- [RECORD EXTRACTS]:

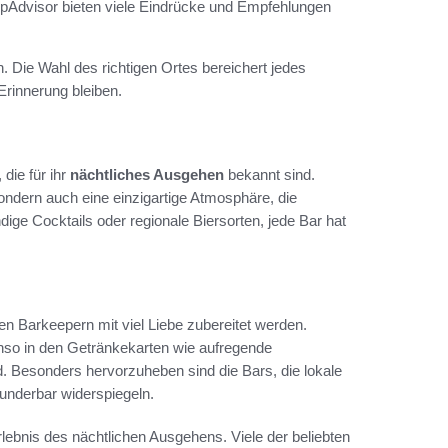
ipAdvisor bieten viele Eindrücke und Empfehlungen
. Die Wahl des richtigen Ortes bereichert jedes
Erinnerung bleiben.
die für ihr
nächtliches Ausgehen
bekannt sind.
ondern auch eine einzigartige Atmosphäre, die
ige Cocktails oder regionale Biersorten, jede Bar hat
en Barkeepern mit viel Liebe zubereitet werden.
nso in den Getränkekarten wie aufregende
d. Besonders hervorzuheben sind die Bars, die lokale
wunderbar widerspiegeln.
lebnis des nächtlichen Ausgehens. Viele der beliebten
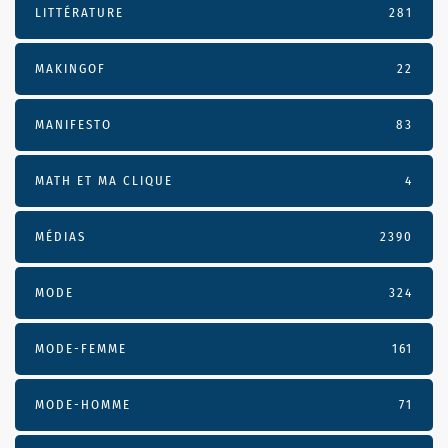
LITTÉRATURE
281
MAKINGOF
22
MANIFESTO
83
MATH ET MA CLIQUE
4
MÉDIAS
2390
MODE
324
MODE-FEMME
161
MODE-HOMME
71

- [EXERCISE]: Word for word, restate all of the data, but do not copy the pictures.

- [RESPONSE BOX]:
ipAdvisor bieten viele Eindrücke und Empfehlungen
. Die Wahl des richtigen Ortes bereichert jedes
Erinnerung bleiben.
die für ihr
nächtliches Ausgehen
bekannt sind.
ondern auch eine einzigartige Atmosphäre, die
ige Cocktails oder regionale Biersorten, jede Bar hat
en Barkeepern mit viel Liebe zubereitet werden.
nso in den Getränkekarten wie aufregende
d. Besonders hervorzuheben sind die Bars, die lokale
wunderbar widerspiegeln.
lebnis des nächtlichen Ausgehens. Viele der beliebten
LITTÉRATURE
281
MAKINGOF
22
MANIFESTO
83
MATH ET MA CLIQUE
4
MÉDIAS
2390
MODE
324
MODE-FEMME
161
MODE-HOMME
71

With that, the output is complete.